When my daughter was little, she was desperate to be able to wink. She’d stand in front of the mirror, pulling all sorts of strange and wonderful faces, blinking (not winking) enthusiastically, and asking, “Did I do it that time?”, “Did I get it?”

At age 7, she can now wink (coordinate closing and opening one eye quickly) but is struggling to grasp when to drop this non-verbal communication into her interactions with others. In short, she’s winking like it’s going out of fashion. It’s even more entertaining than it sounds, as she’s adopted an exaggerated comedy wink as her wink of choice. It’s anything but subtle.

Currently, her primary use for a wink is to try to cover a lie, in the same way you might cross your fingers behind your back whilst saying something that isn’t true. There have been instances where she’s come close to using a wink in the right context but has missed the mark, and I’ve struggled to explain why. I’ve had to go back to that dictionary definition to remind myself what a wink is typically used to communicate to try to explain it to her.
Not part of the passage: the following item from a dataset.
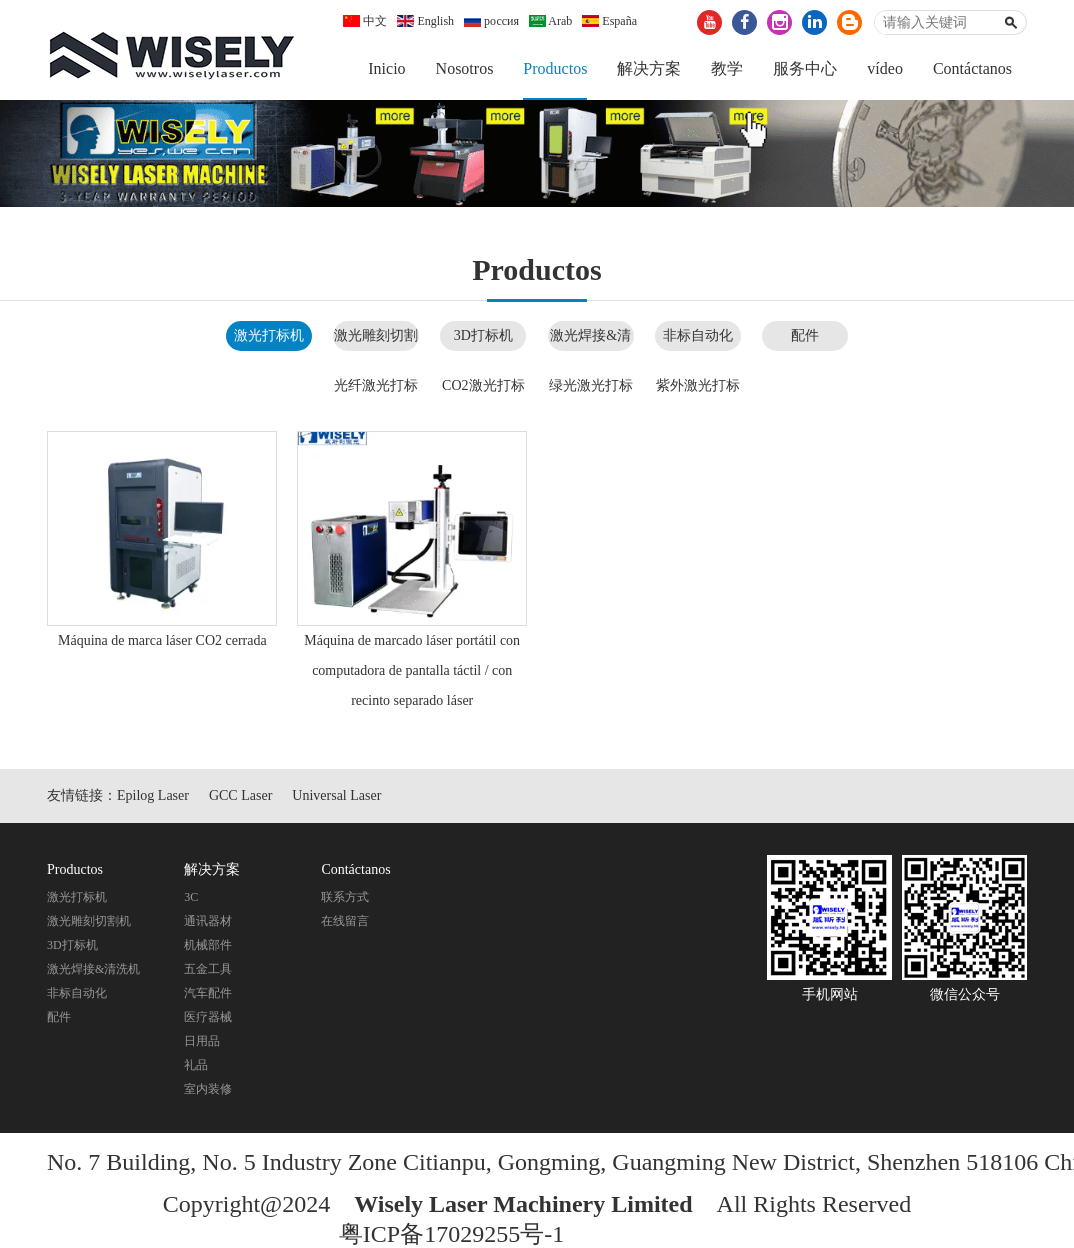  What do you see at coordinates (196, 1065) in the screenshot?
I see `礼品` at bounding box center [196, 1065].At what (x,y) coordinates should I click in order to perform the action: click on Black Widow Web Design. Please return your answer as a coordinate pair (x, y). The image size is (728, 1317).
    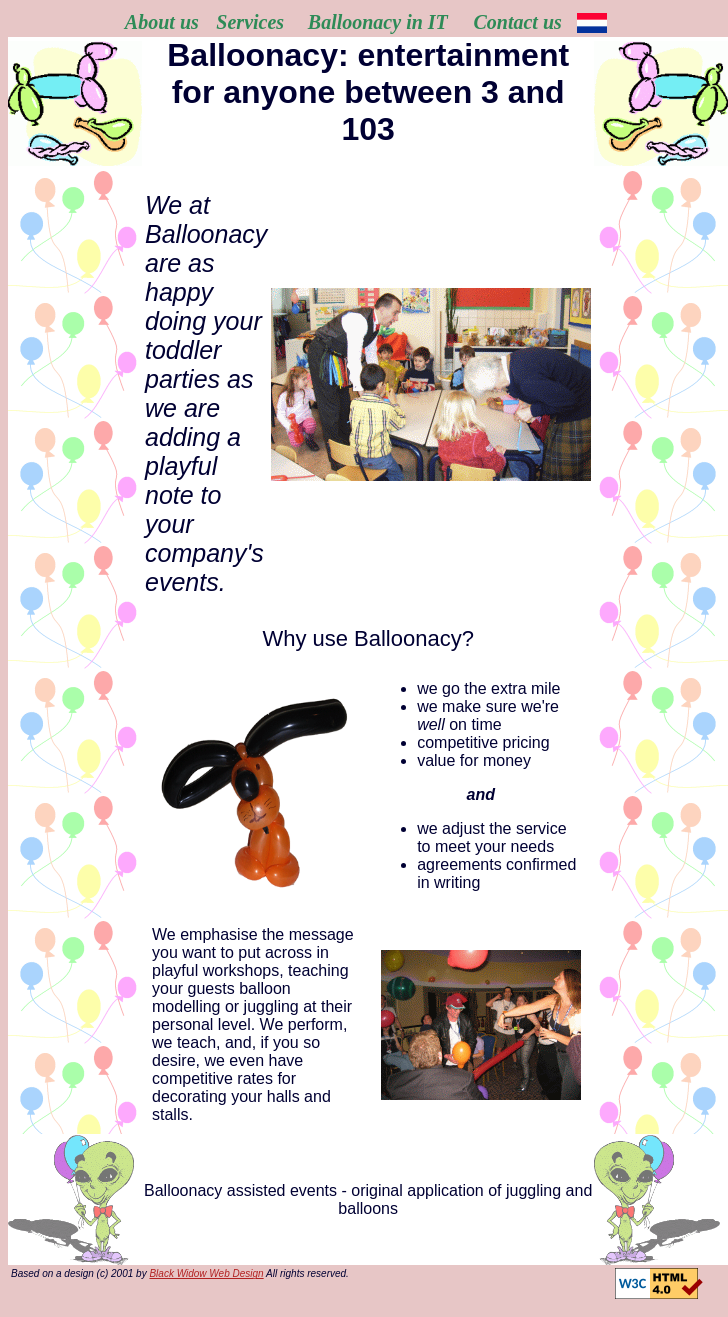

So why am I talking winking? Well in part because it made me smile, but I also think it’s helpful to reflect on the fact that the subtleties of non-verbal communication can be tricky to grasp for children, not just those with a social communication difficulty. We learn non-verbal communication by watching others, experimenting, and then gauging our success by the response we get. This means that adults in the school environment play a significant role in helping children by providing feedback ‘in the moment’ and by utilising natural opportunities to explicitly explain non-verbal signs that you might use to indicate something that is unsaid.

My daughter is a typically developing 7-year-old. It’s interesting to see her go through the process of observing verbal and non-verbal communication in the world around her and attempting to make use of it in her own communication. The newly acquired wink is just one strand of that. I’m sure she’ll drop it quickly so I’m going to enjoy it whilst it lasts.